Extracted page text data
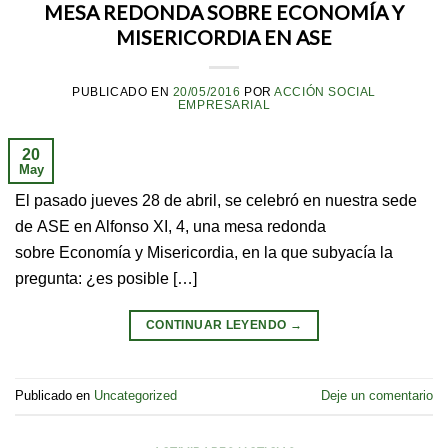
MESA REDONDA SOBRE ECONOMÍA Y
MISERICORDIA EN ASE
PUBLICADO EN
20/05/2016
POR
ACCIÓN SOCIAL
EMPRESARIAL
20
May
El pasado jueves 28 de abril, se celebró en nuestra sede
de ASE en Alfonso XI, 4, una mesa redonda
sobre Economía y Misericordia, en la que subyacía la
pregunta: ¿es posible […]
CONTINUAR LEYENDO
→
Publicado en
Uncategorized
Deje un comentario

WHAT IS REQUIRED | Transcribe every entry word for word, but omit the pictures.

ANSWER TO THIS EXERCISE |
MESA REDONDA SOBRE ECONOMÍA Y
MISERICORDIA EN ASE
PUBLICADO EN
20/05/2016
POR
ACCIÓN SOCIAL
EMPRESARIAL
20
May
El pasado jueves 28 de abril, se celebró en nuestra sede
de ASE en Alfonso XI, 4, una mesa redonda
sobre Economía y Misericordia, en la que subyacía la
pregunta: ¿es posible […]
CONTINUAR LEYENDO
→
Publicado en
Uncategorized
Deje un comentario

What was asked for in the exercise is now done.